A spokesman for Mr Cameron said: “The Prime Minister’s view is that the decision to release Megrahi was wrong and he deeply regrets the pain that his release has caused. However, it was a decision for the Scottish Executive alone.
“On the issue of links between BP and the release of Megrahi, the Foreign Secretary has made very clear that there is no evidence to support these claims.”
The row over the release of the only man convicted of blowing up Pan Am flight 103 in December, 1988 will cast a shadow over Mr Cameron’s first trip to Washington as Prime Minister.
He was hoping to use the three-day visit to develop his personal relationship with Mr Obama, after a promising meeting at the G20 meeting in Toronto last month.
The two leaders will have a private meeting in the Oval Office tomorrow morning.
Following sharp cuts to the public sector, Mr Cameron is thought to have ordered an “austerity visit” — flying on a normal scheduled airline to reduce costs. The transatlantic row over BP has dogged diplomatic relations since April, when an explosion on its Deepwater Horizon rig caused a massive oil leak in the Gulf of Mexico.
The oil giant has become a pariah in America and the announcement last week that the leak had been finally capped has done little to improve its standing. US senators have turned their focus to BP’s possible role in the release of Megrahi last year.

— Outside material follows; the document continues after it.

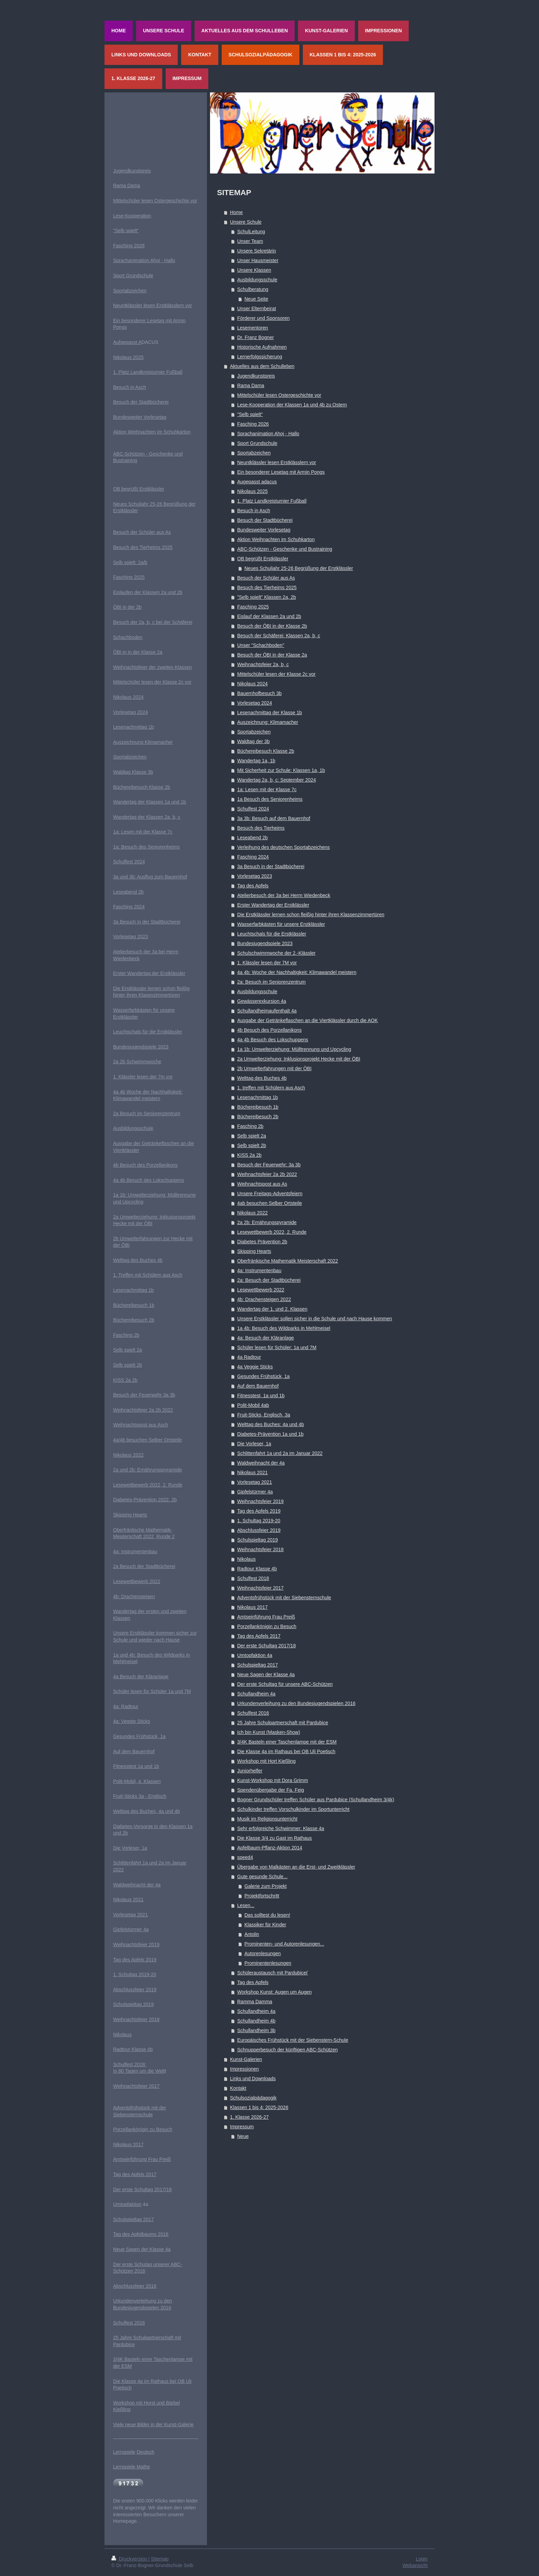 The image size is (539, 2576). I want to click on Fitnesstest, 1a und 1b, so click(261, 1395).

BP has admitted lobbying the Government to sign a prisoner transfer agreement with Libya, which paved the way for the release of the terrorist.
Saif al-Islam al-Gaddafi, the son of Libyan dictator Col Muammar Gaddafi, has previously admitted that for Libya the only prisoner that mattered was Megrahi.
The US Senate is to hold a hearing on BP’s role in the scandal next week and will summon senior executives from the company and British government officials.
Mr Cameron faces striking a difficult balance between restating his opposition to the decision to release Megrahi and protecting the reputations of BP and Britain from a further battering.
Sir Nigel Sheinwald, the British ambassador to Washington, and William Hague, the Foreign Secretary, have already been forced to issue statements stressing that there was no link between the prisoner’s release and BP winning lucrative oil concessions.
Mr Cameron will make his case during a series of meetings with senators and other members of Congress tomorrow after his meeting with the President.
However, it is understood that Downing Street will resist giving the Senate access to internal documents and officials involved in the decision.